Dynamic response analysis of the aircraft-snow runway coupling system during taxiing

Compared to traditional runways, compacted snow runways exhibit a reduced surface smoothness and modulus, leading to intensified dynamic responses during aircraft taxiing. This study establishes an aircraft-snow runway interaction model using ANSYS software to quantitatively analyze the effects of the runway wavelength, amplitude, modulus, and aircraft taxiing speed on system dynamics. The results of the study are largely in agreement with the results computed by the ADAMS dynamic analysis software. Specifically, as the wavelength-to-wheelbase ratio increases, the peak acceleration of the landing gear and runway surface decrease rapidly and then gradually stabilise, while the peak runway strain first increases rapidly and then stabilises. As the amplitude increases, the peak acceleration of the landing gear and runway surface continuously increase. Furthermore, the peak vertical strain of the runway decreases.
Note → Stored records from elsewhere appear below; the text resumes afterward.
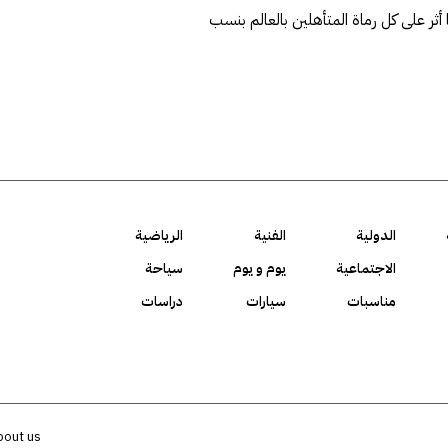
ثر على كل رماة المتأهلين بالعالم بنسب
الدولية
الفنية
الرياضية
الاجتماعية
يوم و يوم
سياحة
مناسبات
سيارات
دراسات
bout us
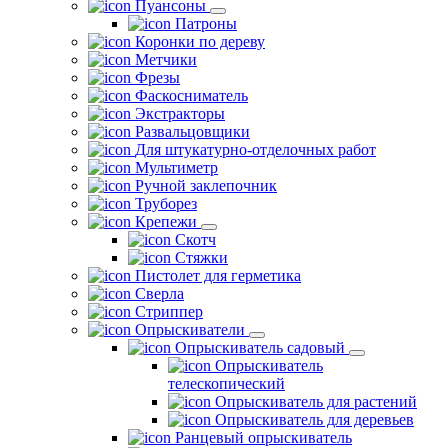
Пуансоны
Патроны
Коронки по дереву
Метчики
Фрезы
Фаскосниматель
Экстракторы
Развальцовщики
Для штукатурно-отделочных работ
Мультиметр
Ручной заклепочник
Труборез
Крепежи
Скотч
Стяжки
Пистолет для герметика
Сверла
Стриппер
Опрыскиватели
Опрыскиватель садовый
Опрыскиватель
телескопический
Опрыскиватель для растений
Опрыскиватель для деревьев
Ранцевый опрыскиватель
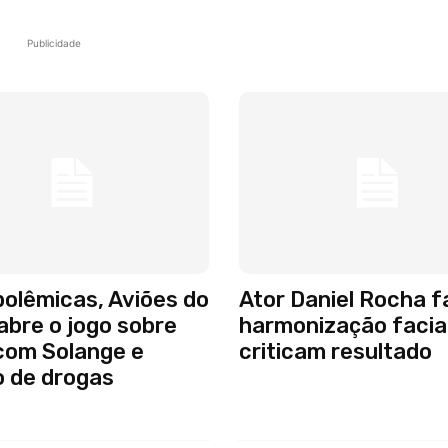
Publicidade
olêmicas, Aviões do
Ator Daniel Rocha f
abre o jogo sobre
harmonização facial
com Solange e
criticam resultado
o de drogas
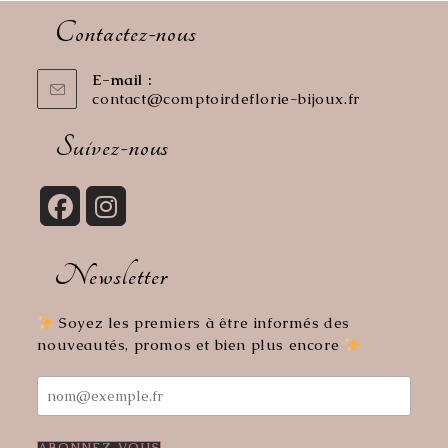
Contactez-nous
E-mail :
contact@comptoirdeflorie-bijoux.fr
S’ouvre
dans
votre
Suivez-nous
application
S’ouvre
S’ouvre
dans
dans
Newsletter
un
un
nouvel
nouvel
onglet
onglet
Soyez les premiers à être informés des
nouveautés, promos et bien plus encore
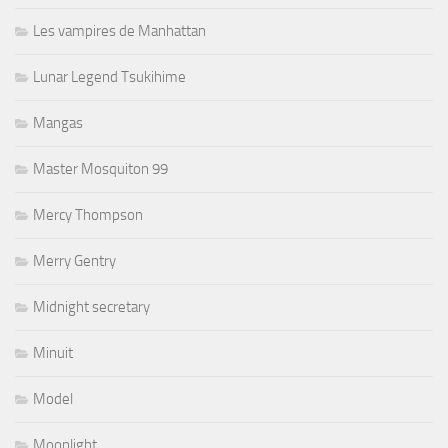
Les vampires de Manhattan
Lunar Legend Tsukihime
Mangas
Master Mosquiton 99
Mercy Thompson
Merry Gentry
Midnight secretary
Minuit
Model
Moonlight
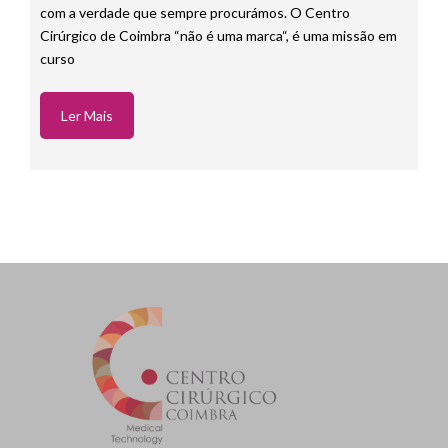
para refletir uma aliança verdadeira com aquilo que somos e
com a verdade que sempre procurámos. O Centro
Cirúrgico de Coimbra “não é uma marca“, é uma missão em
curso
Ler Mais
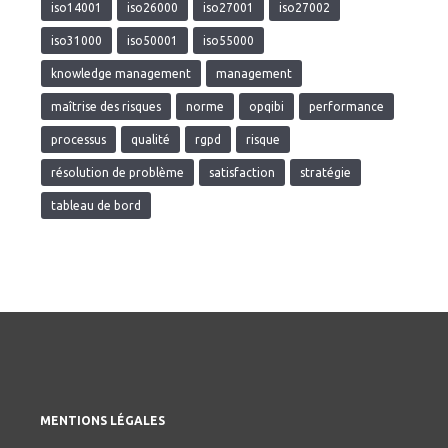
iso14001
iso26000
iso27001
iso27002
iso31000
iso50001
iso55000
knowledge management
management
maîtrise des risques
norme
opqibi
performance
processus
qualité
rgpd
risque
résolution de problème
satisfaction
stratégie
tableau de bord
MENTIONS LÉGALES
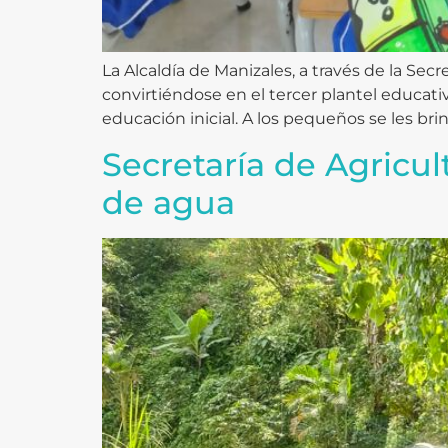
La Alcaldía de Manizales, a través de la Secr
convirtiéndose en el tercer plantel educati
educación inicial. A los pequeños se les brin
Secretaría de Agricul
de agua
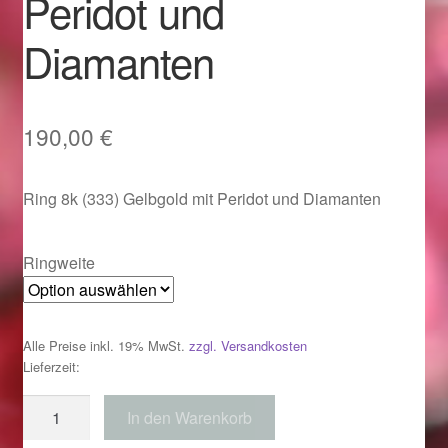
Peridot und
Im Gedenken an
Diamanten
Impressum
Karneval 2015 – Schmuck zu Fasching & Co.
190,00
€
Karneval 2019 – Schmuck zu Fasching & Co.
Ring 8k (333) Gelbgold mit Peridot und Diamanten
Karneval 2020 – Schmuck zu Fasching & Co.
Ringweite
Kasse
Liefer- und Versandkosten
Alle Preise inkl. 19% MwSt.
zzgl. Versandkosten
Lieferzeit:
Magisches und Festliches zu Halloween
Ring
In den Warenkorb
333
Magisches und Festliches zu Halloween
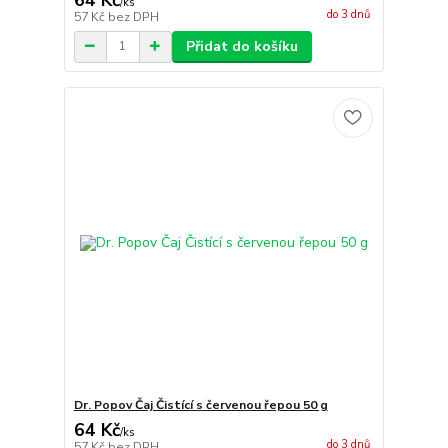
/
ks
do 3 dnů
57 Kč
bez DPH
Přidat do košíku
Dr. Popov Čaj Čistící s červenou řepou 50 g
64 Kč
/
ks
do 3 dnů
57 Kč
bez DPH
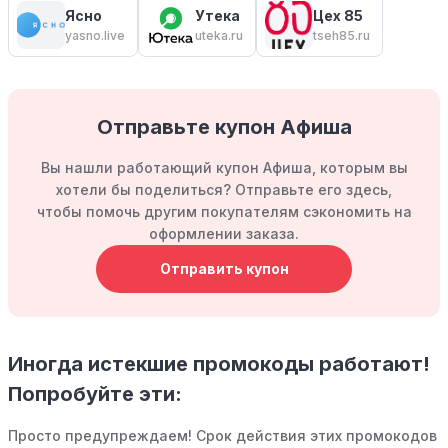
Ясно
Утека
Цех 85
yasno.live
uteka.ru
tseh85.ru
Отправьте купон Афиша
Вы нашли работающий купон Афиша, которым вы
хотели бы поделиться? Отправьте его здесь,
чтобы помочь другим покупателям сэкономить на
оформлении заказа.
Отправить купон
Иногда истекшие промокоды работают!
Попробуйте эти:
Просто предупреждаем! Срок действия этих промокодов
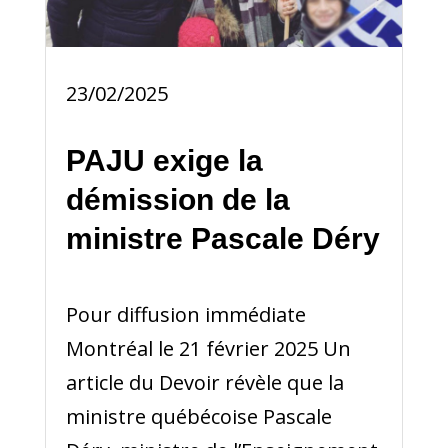
23/02/2025
PAJU exige la
démission de la
ministre Pascale Déry
Pour diffusion immédiate
Montréal le 21 février 2025 Un
article du Devoir révèle que la
ministre québécoise Pascale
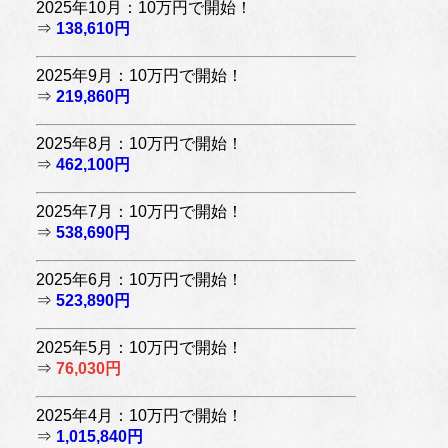
2025年10月：10万円で開始！
⇒
138,610円
2025年9月：10万円で開始！
⇒
219,860円
2025年8月：10万円で開始！
⇒
462,100円
2025年7月：10万円で開始！
⇒
538,690円
2025年6月：10万円で開始！
⇒
523,890円
2025年5月：10万円で開始！
⇒
76,030円
2025年4月：10万円で開始！
⇒
1,015,840円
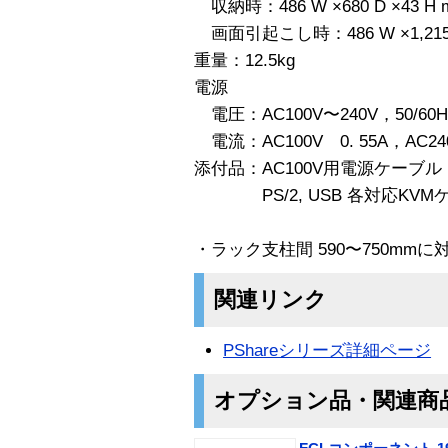
収納時：486 W ×680 D ×43 H 
画面引起こし時：486 W ×1,215 D
重量：12.5kg
電源
電圧：AC100V〜240V，50/
電流：AC100V 0. 55A，AC240
添付品：AC100V用電源ケーブル 
PS/2, USB 各対応KVM
・ラック支柱間 590〜750mmに
関連リンク
PShareシリーズ詳細ページ
オプション品・関連商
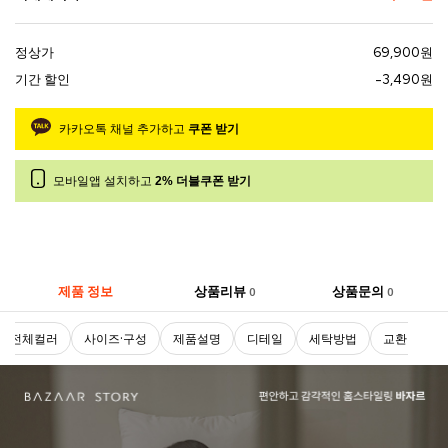
정상가
69,900원
기간 할인
-3,490원
카카오톡 채널 추가하고
쿠폰 받기
모바일앱 설치하고
2% 더블쿠폰 받기
제품 정보
상품리뷰
상품문의
0
0
전체컬러
사이즈·구성
제품설명
디테일
세탁방법
교환 및 반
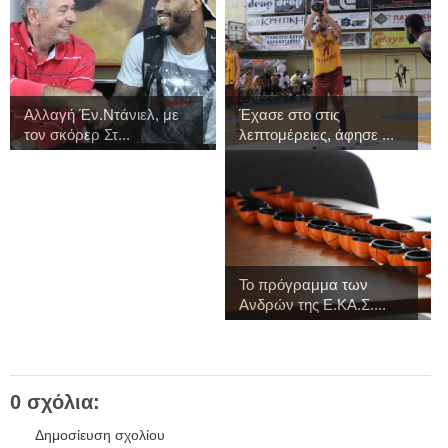
Αλλαγή Έν.Ντάνιελ, με
Έχασε στο στις
τον σκόρερ Στ...
λεπτομέρειες, άφησε ...
Το πρόγραμμα των
Ανδρών της Ε.ΚΑ.Σ....
0 σχόλια:
Δημοσίευση σχολίου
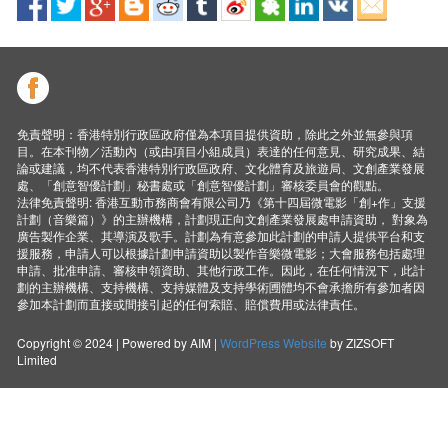
免責聲明：香港特別行政區政府僅為本項目提供資助，除此之外並無參與項
目。在本刊物／活動內（或由項目小組成員）表達的任何意見、研究成果、結
論或建議，均不代表香港特別行政區政府、文化體育及旅遊局、文創產業發展
處、「創意智優計劃」秘書處或「創意智優計劃」審核委員會的觀點。
法律免責聲明: 香港互動市務商會有限公司乃《第十四屆微電影「創+作」支援
計劃（音樂篇）》的主辦機構，計劃現正向文創產業發展處申請資助， 對象為
廣告製作企業、其導演及歌手。計劃為有意參加此計劃的申請人提供平台和支
援服務，申請人可以根據計劃申請資助以製作音樂微電影；大會服務包括處理
申請、批准申請、審核申領資助、其他行政工作。因此，在任何情況下，此計
劃的主辦機構、支持機構、支持媒體及支持學術圑體均不會承擔所有參加者因
參加本計劃而直接或間接引起的任何索賠、賠償費用或法律責任。
Copyright © 2024 | Powered by AIM |
WordPress Website
by ZIZSOFT
Limited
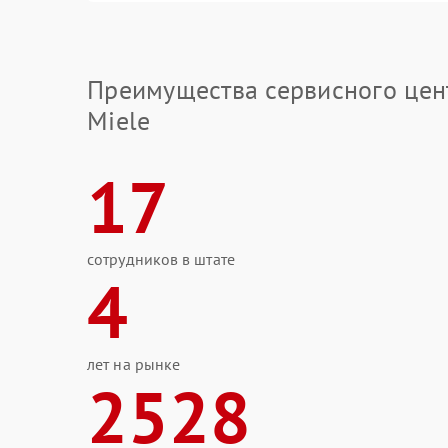
Преимущества сервисного цен
Miele
17
сотрудников в штате
4
лет на рынке
2528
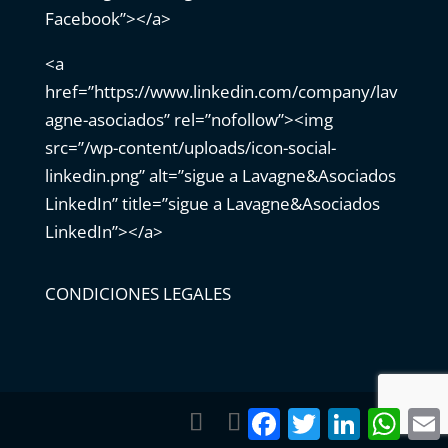
Facebook”></a>
<a
href=”https://www.linkedin.com/company/lav
agne-asociados” rel=”nofollow”><img
src=”/wp-content/uploads/icon-social-
linkedin.png” alt=”sigue a Lavagne&Asociados
LinkedIn” title=”sigue a Lavagne&Asociados
LinkedIn”></a>
CONDICIONES LEGALES
Facebook
Twitter
LinkedIn
What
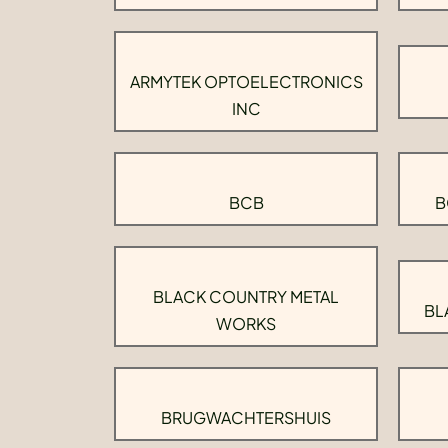
ARMYTEK OPTOELECTRONICS
INC
BCB
B
BLACK COUNTRY METAL
BL
WORKS
BRUGWACHTERSHUIS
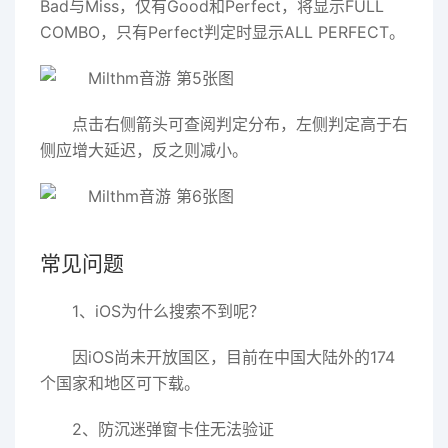
Bad与Miss，仅有Good和Perfect，将显示FULL
COMBO，只有Perfect判定时显示ALL PERFECT。
点击右侧箭头可查阅判定分布，左侧判定高于右
侧应增大延迟，反之则减小。
常见问题
1、iOS为什么搜索不到呢？
因iOS尚未开放国区，目前在中国大陆外的174
个国家和地区可下载。
2、防沉迷弹窗卡住无法验证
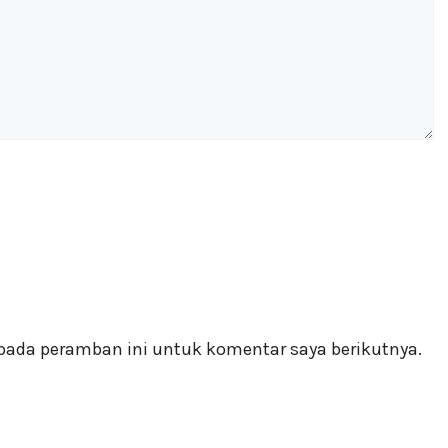
pada peramban ini untuk komentar saya berikutnya.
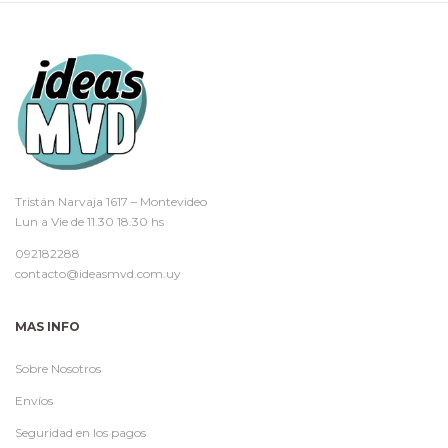
Tristán Narvaja 1617 – Montevideo
Lun a Vie de 11.30 18.30 hs
092182288
contacto@ideasmvd.com.uy
MAS INFO
Sobre Nosotros
Envíos
Seguridad en los pagos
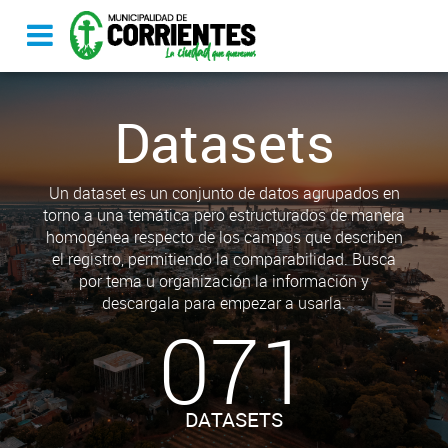
Datasets
Un dataset es un conjunto de datos agrupados en
torno a una temática pero estructurados de manera
homogénea respecto de los campos que describen
el registro, permitiendo la comparabilidad. Busca
por tema u organización la información y
descargala para empezar a usarla.
071
DATASETS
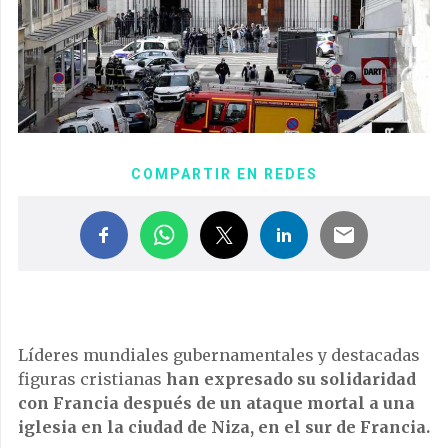
COMPARTIR EN REDES
Líderes mundiales gubernamentales y destacadas
figuras cristianas
han expresado su solidaridad
con Francia después de un ataque mortal a una
iglesia en la ciudad de Niza, en el sur de Francia.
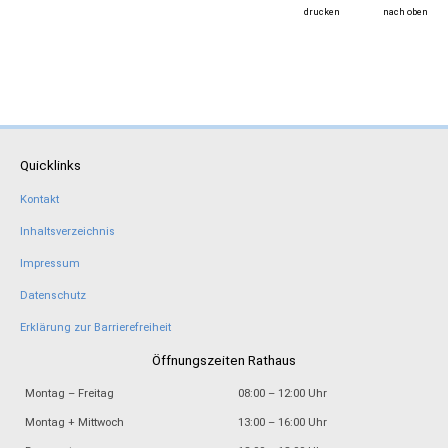
drucken
nach oben
Quicklinks
Kontakt
Inhaltsverzeichnis
Impressum
Datenschutz
Erklärung zur Barrierefreiheit
Öffnungszeiten Rathaus
Montag – Freitag
08:00 – 12:00 Uhr
Montag + Mittwoch
13:00 – 16:00 Uhr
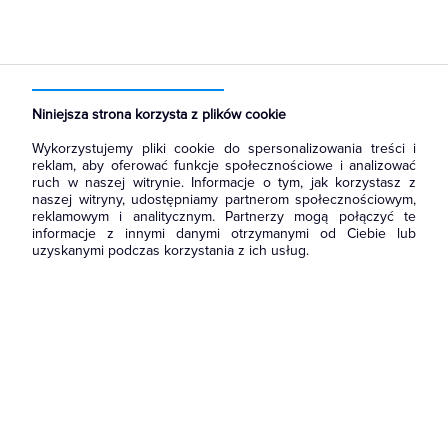
Strona główna
Produkty
Łączniki i gniazda
Gniazda
Gniazda instalacyjne
Niniejsza strona korzysta z plików cookie
Wykorzystujemy pliki cookie do spersonalizowania treści i
reklam, aby oferować funkcje społecznościowe i analizować
ruch w naszej witrynie. Informacje o tym, jak korzystasz z
naszej witryny, udostępniamy partnerom społecznościowym,
reklamowym i analitycznym. Partnerzy mogą połączyć te
informacje z innymi danymi otrzymanymi od Ciebie lub
uzyskanymi podczas korzystania z ich usług.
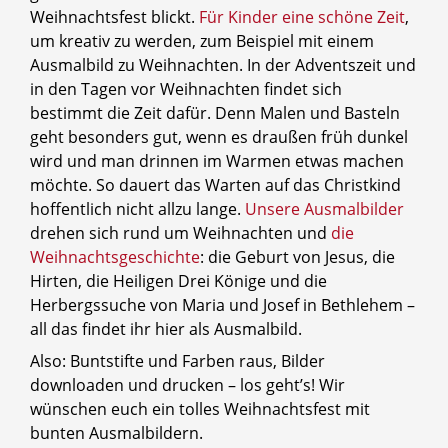
Weihnachtsfest blickt.
Für Kinder eine schöne Zeit
,
um kreativ zu werden, zum Beispiel mit einem
Ausmalbild zu Weihnachten. In der Adventszeit und
in den Tagen vor Weihnachten findet sich
bestimmt die Zeit dafür. Denn Malen und Basteln
geht besonders gut, wenn es draußen früh dunkel
wird und man drinnen im Warmen etwas machen
möchte. So dauert das Warten auf das Christkind
hoffentlich nicht allzu lange.
Unsere Ausmalbilder
drehen sich rund um Weihnachten und
die
Weihnachtsgeschichte
: die Geburt von Jesus, die
Hirten, die Heiligen Drei Könige und die
Herbergssuche von Maria und Josef in Bethlehem –
all das findet ihr hier als Ausmalbild.
Also: Buntstifte und Farben raus, Bilder
downloaden und drucken – los geht’s! Wir
wünschen euch ein tolles Weihnachtsfest mit
bunten Ausmalbildern.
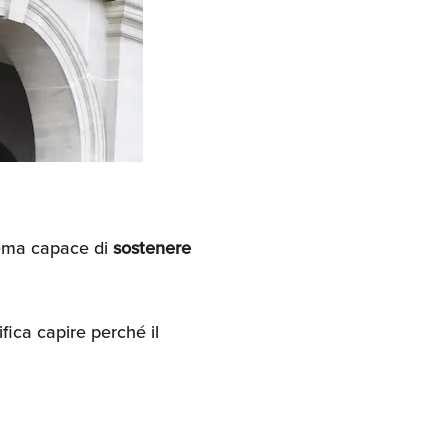
tema capace di
sostenere
fica capire perché il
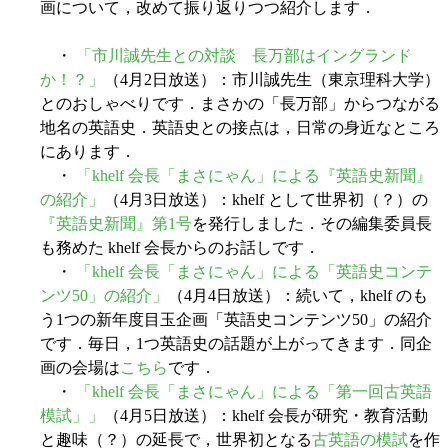
画について，改めて振り返りつつ紹介します．
・
「市川誠先生との対談 長万部はイングランド
か！？」
（4月2日放送）：市川誠先生（東京理科大学）
とのおしゃべりです．まさかの「長万部」からつながる
地名の英語史．英語史との接点は，日常の身近なところ
にあります．
・
「khelf 会長「まさにゃん」による『英語史新聞』
の紹介」
（4月3日放送）：khelf として世界初（？）の
『英語史新聞』第1号
を発行しました．その編集委員長
も務めた khelf 会長からのお話しです．
・
「khelf 会長「まさにゃん」による「英語史コンテ
ンツ50」の紹介」
（4月4日放送）：続いて，khelf のも
う1つの新年度目玉企画「英語史コンテンツ50」の紹介
です．毎日，1つ英語史の話題が上がってきます．同企
画の会場は
こちら
です．
・
「khelf 会長「まさにゃん」による「第一回古英語
模試」」
（4月5日放送）：khelf 会長が研究・教育活動
と趣味（？）の延長で，世界初となる
古英語の模試
を作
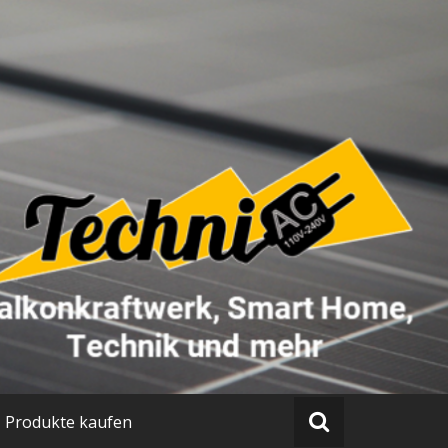
Produkte kaufen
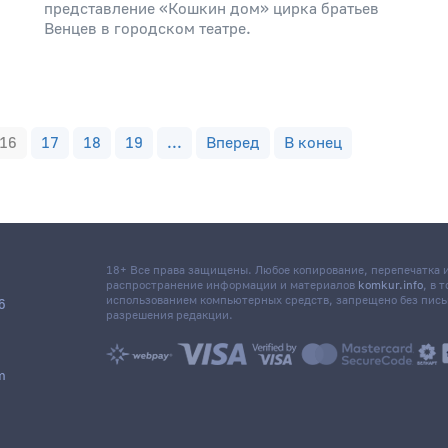
представление «Кошкин дом» цирка братьев
Венцев в городском театре.
16
17
18
19
...
Вперед
В конец
18+ Все права защищены. Любое копирование, перепечатка
распространение информации и материалов
komkur.info
, в 
использованием компьютерных средств, запрещено без пис
6
разрешения редакции.
m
As the runway modulus increases, the peak acceleration of both the landing gear and the runway, as well as the peak runway strain, continuously decrease. With increasing aircraft speed from 2 to 30 m/s, the peak landing gear acceleration rises sharply, while the peak runway acceleration increases correspondingly. The findings of this study offer valuable theoretical guidance for the design and construction of snow-covered runways.